In April of 2018, Goldman Sachs released a research report describing the oil and gas industry as moving through 3 distinct phases in an ~30 year cycle.  Those phases were the Expansion, Contraction, and Restraint phases.  In the Expansion phase, there is a real or perceived shortage of capacity to produce more oil. New entrants are drawn to production of the hydrocarbon and prices rise, with plentiful money for the ventures available through debt and equity financing.  The Contraction phase sees a drop in commodity prices as sufficient supplies are brought online to reduce the need for further investment.  A confluence of long-term capacity to produce, transport, and store oil along with a reduction of the inventory overbuild, moves the industry into the Restraint phase. The Restraint phase sees further industry consolidation, as large operators with tightly controlled and integrated operations and low capital costs come to control more of the industry’s assets and production.

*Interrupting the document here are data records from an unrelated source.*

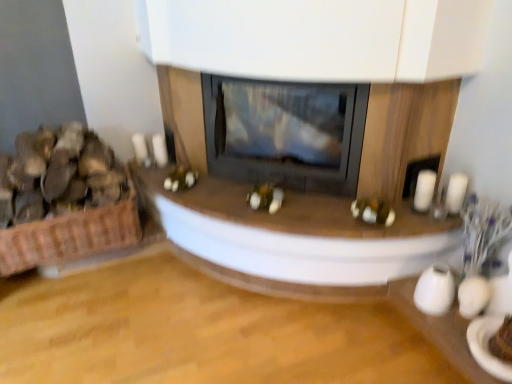 What do you see at coordinates (285, 133) in the screenshot?
I see `black glass wood burning stove at center` at bounding box center [285, 133].

What do you see at coordinates (456, 193) in the screenshot? I see `white glossy candle at right, which ranks as the 1th candle in right-to-left order` at bounding box center [456, 193].

The height and width of the screenshot is (384, 512). What do you see at coordinates (58, 175) in the screenshot? I see `brown woven basket at left` at bounding box center [58, 175].

What do you see at coordinates (70, 235) in the screenshot? The image size is (512, 384). I see `woven brown basket at left` at bounding box center [70, 235].

In order to click on black glass wood burning stove at center in this screenshot , I will do `click(285, 133)`.

Looking at this image, which is correct: woven brown basket at left is inside brown woven basket at left, or outside of it?

woven brown basket at left is not enclosed by brown woven basket at left.

From the image's perspective, is woven brown basket at left below brown woven basket at left?

Indeed, from the image's perspective, woven brown basket at left is shown beneath brown woven basket at left.

In terms of size, does woven brown basket at left appear bigger or smaller than brown woven basket at left?

Clearly, woven brown basket at left is smaller in size than brown woven basket at left.

Does woven brown basket at left have a lesser width compared to brown woven basket at left?

No, woven brown basket at left is not thinner than brown woven basket at left.

Is brown woven basket at left at the back of white matte candle at right, the first candle from the left?

No.

Does point (429, 207) come closer to viewer compared to point (63, 151)?

Yes, it is.

Is white matte candle at right, the second candle when ordered from right to left, in front of brown woven basket at left?

That is False.

What's the angular difference between wooden table at center and white matte candle at right, the first candle from the left,'s facing directions?

0.000901 degrees.

From the image's perspective, is wooden table at center positioned above or below white matte candle at right, the second candle when ordered from right to left?

wooden table at center is below white matte candle at right, the second candle when ordered from right to left.

Is wooden table at center further to camera compared to white matte candle at right, the second candle when ordered from right to left?

No, the depth of wooden table at center is less than that of white matte candle at right, the second candle when ordered from right to left.

How different are the orientations of white glossy candle at right, placed as the second candle when sorted from left to right, and white matte candle at right, the first candle from the left, in degrees?

0.00025 degrees.

From a real-world perspective, is white glossy candle at right, which ranks as the 1th candle in right-to-left order, physically located above or below white matte candle at right, the first candle from the left?

Clearly, from a real-world perspective, white glossy candle at right, which ranks as the 1th candle in right-to-left order, is above white matte candle at right, the first candle from the left.

Does white glossy candle at right, which ranks as the 1th candle in right-to-left order, contain white matte candle at right, the first candle from the left?

That's incorrect, white matte candle at right, the first candle from the left, is not inside white glossy candle at right, which ranks as the 1th candle in right-to-left order.

Which object is closer to the camera, brown woven basket at left or woven brown basket at left?

brown woven basket at left is more forward.

Is woven brown basket at left located within brown woven basket at left?

No, woven brown basket at left is not a part of brown woven basket at left.

Is brown woven basket at left aimed at woven brown basket at left?

No.

Consider the image. From the image's perspective, is black glass wood burning stove at center located beneath white glossy candle at right, placed as the second candle when sorted from left to right?

Actually, black glass wood burning stove at center appears above white glossy candle at right, placed as the second candle when sorted from left to right, in the image.

From their relative heights in the image, would you say black glass wood burning stove at center is taller or shorter than white glossy candle at right, placed as the second candle when sorted from left to right?

Clearly, black glass wood burning stove at center is taller compared to white glossy candle at right, placed as the second candle when sorted from left to right.

Does black glass wood burning stove at center appear on the right side of white glossy candle at right, which ranks as the 1th candle in right-to-left order?

Incorrect, black glass wood burning stove at center is not on the right side of white glossy candle at right, which ranks as the 1th candle in right-to-left order.

Considering the sizes of objects black glass wood burning stove at center and white glossy candle at right, which ranks as the 1th candle in right-to-left order, in the image provided, who is bigger, black glass wood burning stove at center or white glossy candle at right, which ranks as the 1th candle in right-to-left order,?

Bigger between the two is black glass wood burning stove at center.

Is point (310, 178) positioned after point (109, 239)?

No, it is not.

Does black glass wood burning stove at center appear on the left side of woven brown basket at left?

In fact, black glass wood burning stove at center is to the right of woven brown basket at left.

Does black glass wood burning stove at center contain woven brown basket at left?

No, woven brown basket at left is not a part of black glass wood burning stove at center.

Locate an element on the screen. This screenshot has width=512, height=384. food above the woven brown basket at left (from a real-world perspective) is located at coordinates (58, 175).

I want to click on candle that is the 1st object located below the brown woven basket at left (from the image's perspective), so click(x=424, y=190).

When comparing their distances from white matte candle at right, the first candle from the left, does woven brown basket at left or brown woven basket at left seem further?

The object further to white matte candle at right, the first candle from the left, is brown woven basket at left.

Based on their spatial positions, is black glass wood burning stove at center or woven brown basket at left closer to white matte candle at right, the second candle when ordered from right to left?

black glass wood burning stove at center.

When comparing their distances from woven brown basket at left, does white matte candle at right, the second candle when ordered from right to left, or wooden table at center seem closer?

wooden table at center is closer to woven brown basket at left.

Looking at the image, which one is located closer to wooden table at center, woven brown basket at left or white glossy candle at right, placed as the second candle when sorted from left to right?

woven brown basket at left is closer to wooden table at center.

Looking at the image, which one is located further to white matte candle at right, the second candle when ordered from right to left, wooden table at center or brown woven basket at left?

Among the two, brown woven basket at left is located further to white matte candle at right, the second candle when ordered from right to left.

Estimate the real-world distances between objects in this image. Which object is closer to wooden table at center, brown woven basket at left or white glossy candle at right, which ranks as the 1th candle in right-to-left order?

brown woven basket at left.

Which object lies further to the anchor point brown woven basket at left, black glass wood burning stove at center or woven brown basket at left?

The object further to brown woven basket at left is black glass wood burning stove at center.

When comparing their distances from white matte candle at right, the second candle when ordered from right to left, does white glossy candle at right, which ranks as the 1th candle in right-to-left order, or brown woven basket at left seem closer?

white glossy candle at right, which ranks as the 1th candle in right-to-left order.

The width and height of the screenshot is (512, 384). Identify the location of food located between woven brown basket at left and white matte candle at right, the second candle when ordered from right to left, in the left-right direction. (58, 175).

What are the coordinates of `candle situated between woven brown basket at left and white glossy candle at right, placed as the second candle when sorted from left to right, from left to right` in the screenshot? It's located at (424, 190).

The height and width of the screenshot is (384, 512). I want to click on wood burning stove between wooden table at center and white glossy candle at right, which ranks as the 1th candle in right-to-left order, in the horizontal direction, so click(285, 133).

Identify the location of table located between woven brown basket at left and white glossy candle at right, placed as the second candle when sorted from left to right, in the left-right direction. The height and width of the screenshot is (384, 512). (294, 239). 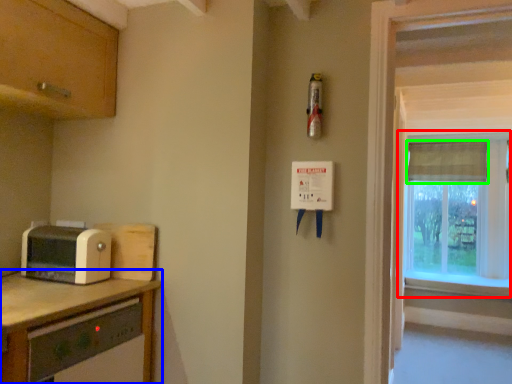 Question: Which object is positioned closest to window (highlighted by a red box)? Select from countertop (highlighted by a blue box) and curtain (highlighted by a green box).

Choices:
 (A) countertop
 (B) curtain

Answer: (B) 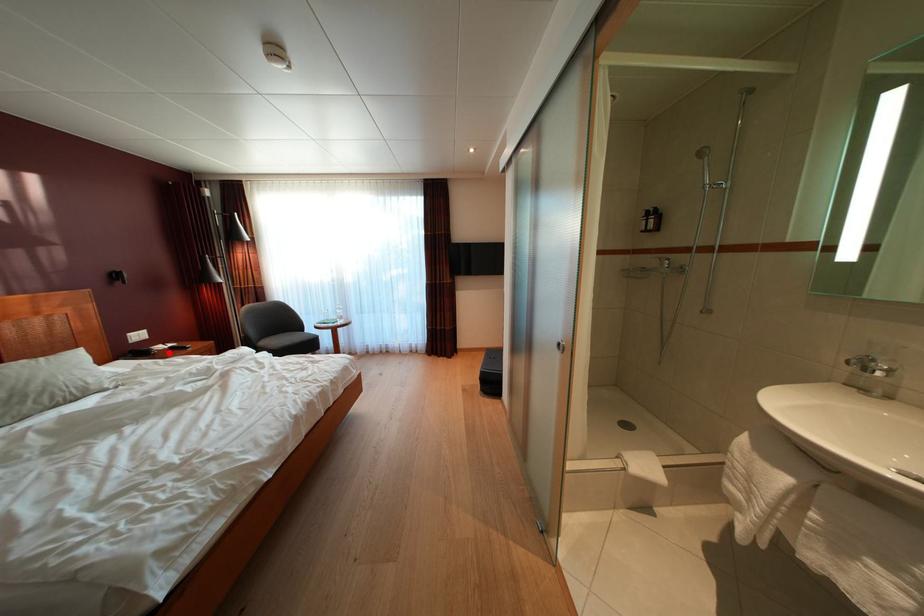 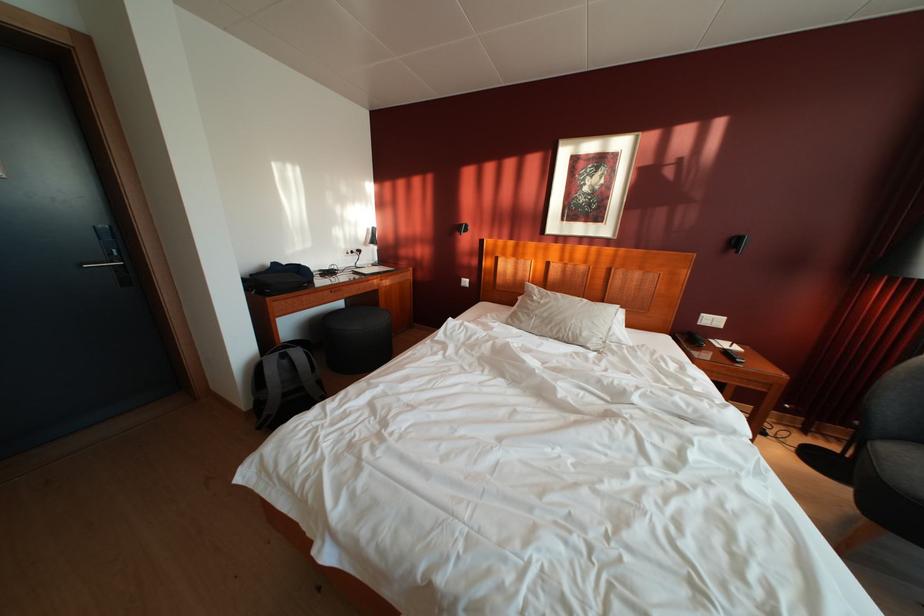 In the second image, find the point that corresponds to the highlighted location in the first image.

(732, 350) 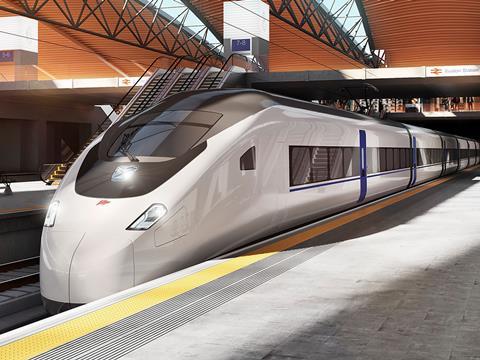 The image size is (480, 360). What are the coordinates of `window` in the screenshot? It's located at (319, 160), (399, 161).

The roller coaster template is easy to see as the long incline, Expansion, is followed by a rapid plunge, Contraction, and the less volatile coast to the end, Restraint. Examining annual oil prices provided by BP going to back to 1861, shows prices spiking to over $100/Bbl (adjusted to 2018 dollars) only three times since it’s discovery.  Each spike follows the roller coaster pattern.

It is my belief that the Contraction phase of this ride has not fully completed yet.  The average price going back to 1861, using the data referenced above, is $36/Bbl.  Average prices going back to OPEC’s initiation in 1960 is $50/Bbl. The post-OPEC average price calculation includes 2 of the 3 $100/Bbl price spikes, however, and which could point to a run-rate price much closer to the long-term average.

Price has stayed consistently higher than both of these price levels after bottoming in 2015-2016.  Price action over the past 4-5 years shows WTI oil prices with support around $45/Bbl and resistance in the $60/Bbl range, although pricing was greater than $60 for much of 2018.  I believe that until price returns to longer-term averages, another leg of the Contraction phase will likely complete on the way to the Expansion phase.

Disclaimer: I have owned shares of OILD, an inverse oil price ETF, in the past and expect to again at any point in time.

I am not a financial services professional.  All information on this site should be regarded as informational or for entertainment only, and not as actual investment advice.